I thought the messages come from the lord and were revealed through the preacher?  I've always thought the message should go to where the spirit leads the preacher, so I'm not sure how or why anyone would have an issue with what was being preached unless they felt the messages were coming from man and not the Lord.   Anybody would get tired of hearing brimstone messages every week and also hearing a yall are so great message every week is just as bad. Another way to look at it is  a good father does not jump on his children every time he speaks to them but has to and needs to sometimes. A message does not have to be pat on the back or brimstone to be beneficial, sometimes the best messages are neither one.  Sorry if this sounds rude it's not meant to be.


----------



## Ronnie T (Jan 19, 2011)

1lineman said:


> I thought the messages come from the lord and were revealed through the preacher?  I've always thought the message should go to where the spirit leads the preacher, so I'm not sure how or why anyone would have an issue with what was being preached unless they felt the messages were coming from man and not the Lord.   Anybody would get tired of hearing brimstone messages every week and also hearing a yall are so great message every week is just as bad. Another way to look at it is  a good father does not jump on his children every time he speaks to them but has to and needs to sometimes. A message does not have to be pat on the back or brimstone to be beneficial, sometimes the best messages are neither one.  Sorry if this sounds rude it's not meant to be.
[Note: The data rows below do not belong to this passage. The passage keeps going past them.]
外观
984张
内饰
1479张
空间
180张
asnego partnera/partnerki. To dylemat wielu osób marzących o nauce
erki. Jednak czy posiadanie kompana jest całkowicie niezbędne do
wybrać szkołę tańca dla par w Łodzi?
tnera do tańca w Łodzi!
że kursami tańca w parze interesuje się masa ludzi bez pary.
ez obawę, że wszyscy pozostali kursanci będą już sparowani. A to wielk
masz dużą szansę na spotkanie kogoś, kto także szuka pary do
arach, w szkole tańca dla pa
I don't thinks it's rude at all.  Matter of fact, I agree with you.
But most don't.  There's a sizable segment of the church that uses Sunday lunch as a time to critique the mornings sermon.
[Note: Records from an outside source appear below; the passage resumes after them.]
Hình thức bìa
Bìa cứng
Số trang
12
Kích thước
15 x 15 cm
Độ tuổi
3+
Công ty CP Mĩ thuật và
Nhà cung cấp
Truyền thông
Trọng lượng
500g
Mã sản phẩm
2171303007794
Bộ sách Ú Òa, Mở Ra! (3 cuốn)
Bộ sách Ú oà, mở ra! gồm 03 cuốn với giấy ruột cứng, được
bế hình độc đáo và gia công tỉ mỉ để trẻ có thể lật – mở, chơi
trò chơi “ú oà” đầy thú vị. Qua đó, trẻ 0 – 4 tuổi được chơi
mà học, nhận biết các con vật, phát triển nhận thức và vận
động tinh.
I began this thread because I've been studying Stephen's 'sermon'(if you'd call it a sermon) in Acts 7.  Of all the things Stephen could have said, God led him to speak powerfully and forcefully.  
I was thinking that I'm glad no one has ever threatened to take me out the back door and stone me.


----------



## christianhunter (Jan 20, 2011)

For me its about following the motions.Contrary to popular belief,the sermon does not always fall on the Preacher.An explanation of that would be.
1.The preacher is a man,capable of all things, as any other man.He still goes to the pulpit every Sunday to deliver The Message.Some Sunday's he is seemingly on fire for THE LORD.Then there are Sundays when he just passes through Scripture in a monotone type voice,and he is done.
2.Then there are the members of The Church.Some Sundays,everyones eyes are glued to the Pastor,you could hear a pin drop,Everyone is focused.Then there are the fidgity Sundays,people looking at their watch,looking around the Church,not really paying attention at all.
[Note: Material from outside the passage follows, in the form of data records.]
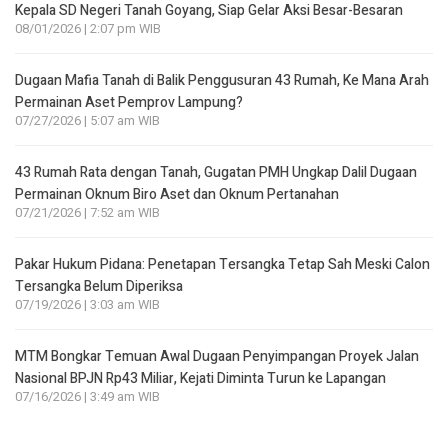
Kepala SD Negeri Tanah Goyang, Siap Gelar Aksi Besar-Besaran
08/01/2026 | 2:07 pm WIB
Dugaan Mafia Tanah di Balik Penggusuran 43 Rumah, Ke Mana Arah
Permainan Aset Pemprov Lampung?
07/27/2026 | 5:07 am WIB
43 Rumah Rata dengan Tanah, Gugatan PMH Ungkap Dalil Dugaan
Permainan Oknum Biro Aset dan Oknum Pertanahan
07/21/2026 | 7:52 am WIB
Pakar Hukum Pidana: Penetapan Tersangka Tetap Sah Meski Calon
Tersangka Belum Diperiksa
07/19/2026 | 3:03 am WIB
MTM Bongkar Temuan Awal Dugaan Penyimpangan Proyek Jalan
Nasional BPJN Rp43 Miliar, Kejati Diminta Turun ke Lapangan
07/16/2026 | 3:49 am WIB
This all comes down to,IMO,the spirit of a man.Did we as a Church come to worship,or are we following the motions?
THE HOLY SPIRIT pricks the heart,and fills the heart.HE uses the Pastor,as HIS messenger.I have been lifted by both types of sermons in the OP.The Pastor is a man of GOD,HIS messenger.The very people who gather to critique,are the ones who need the message the most,and are not listening.I have my toes stepped on quite often,but I do have that warm feeling at the end."For GOD so loved the world,that HE gave HIS only begotten SON,that who so ever believes in HIM should not perish,but have everlasting life".


----------



## Ronnie T (Jan 20, 2011)

You're right Ch.
Every Preachers spends lots of time prayerfully preparing outlines and thinking and considering all the things that could be said concerning the subject scripture.
But it's absolutely shocking how a sermon can go in a totally different direction than the outline.
In my conversations with preachers I know that they have great concern with how their words will be taken.  And they welcome God taking over.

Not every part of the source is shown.